Segregated cavities coated by a cell layer of epithelium are called cysts. Colloid cysts are slow growing, benign masses of the brain, that account for less than 1% of all intracranial tumors. They contain a mucoid or hyloid substance and usually they are located in the third ventricle. If large enough, a colloid cyst obstructs the flow of cerebrospinal fluid (CSF), resulting in enlargement of the ventricles and elevated brain pressure.
Like with other ventricular lesions, the symptoms are usually related to elevated intracranial pressure. Many patients initially present with headaches, which may be followed by dizziness, urinary incontinence or drowsiness. Once symptomatic, a colloid cysts need to me removed quickly in order to prevent sudden neurological deterioration or even death.
Most colloid cysts can be removed
with minimally invasive techniques by using an endoscope. In case of total or
near-total cyst removal the rate of recurrence is very low.

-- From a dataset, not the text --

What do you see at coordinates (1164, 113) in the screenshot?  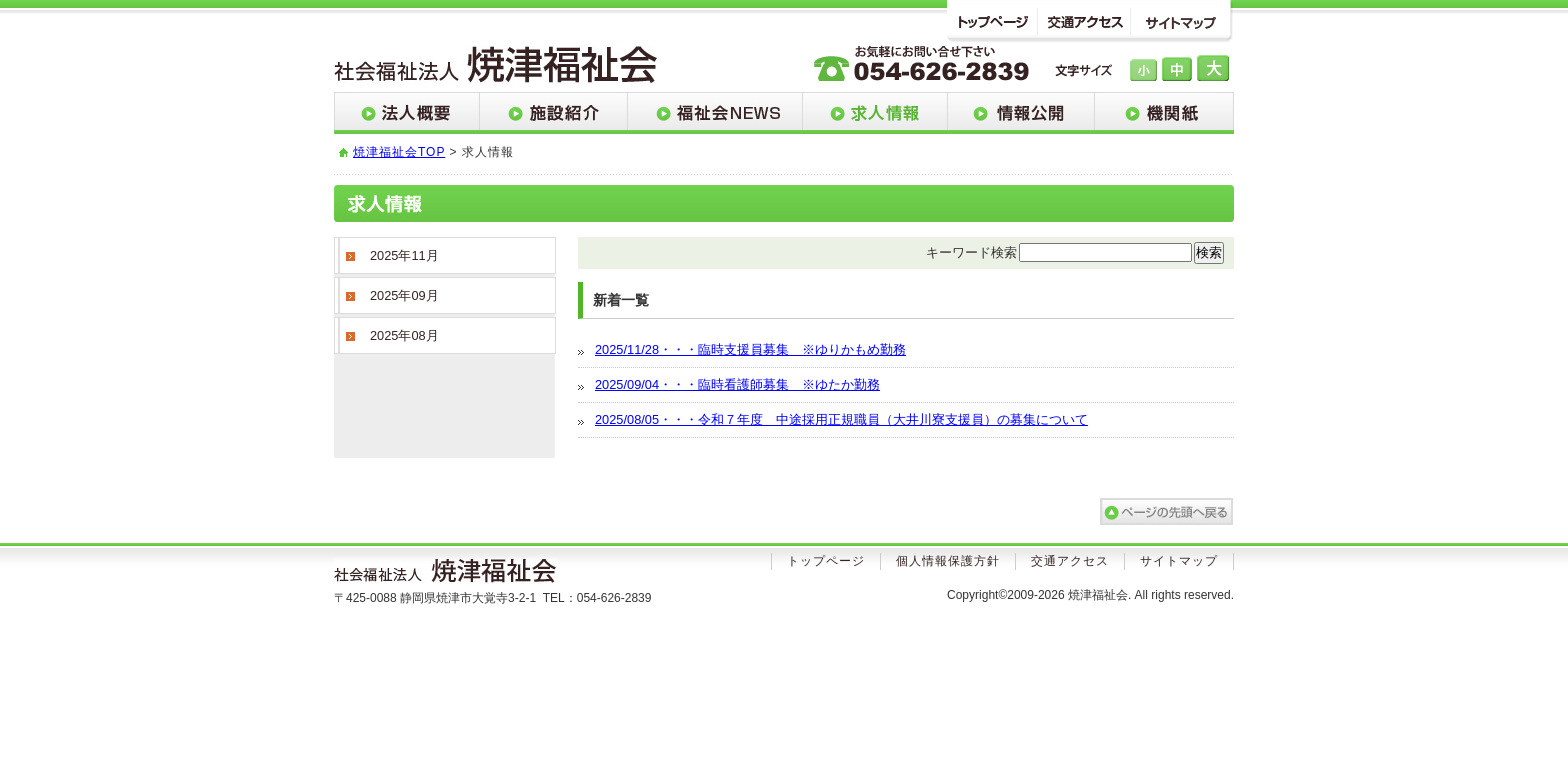 I see `機関紙` at bounding box center [1164, 113].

This 34-year-old patient presented with headache, nausea and mild urinary urge incontinence. The MRI revealed a tumor in the left lateral ventricle with slight and patchy contrast enhancement, being attached to the corpus callosum and extending a few millimetres into the foramen of Monro. The left lateral ventricle was massively expanded and both temporal horns were enlarged, signalling signs of CSF flow obstruction.
The tumor was removed entirely through a left trans-parieto-occipital keyhole approach using a combination of microscopic and endoscopic techniques.
The postoperative course was without complications. The neurological symptoms subsided and the patient was discharged from the hospital after 5 days.
The post-operative MRI showed complete tumor removal without signs of complications.
The histo-pathological analysis revealed the tumor to be Atypical Central Neurocytoma, WHO II. Based on the recommendation of our interdicipilnary tumor board the patient received a focal fractionated radiation therapy of the tumor bed.
Three years post surgery the patient does not show any sign of tumor recurrence. He is back to work in his profession as an electrical engineer.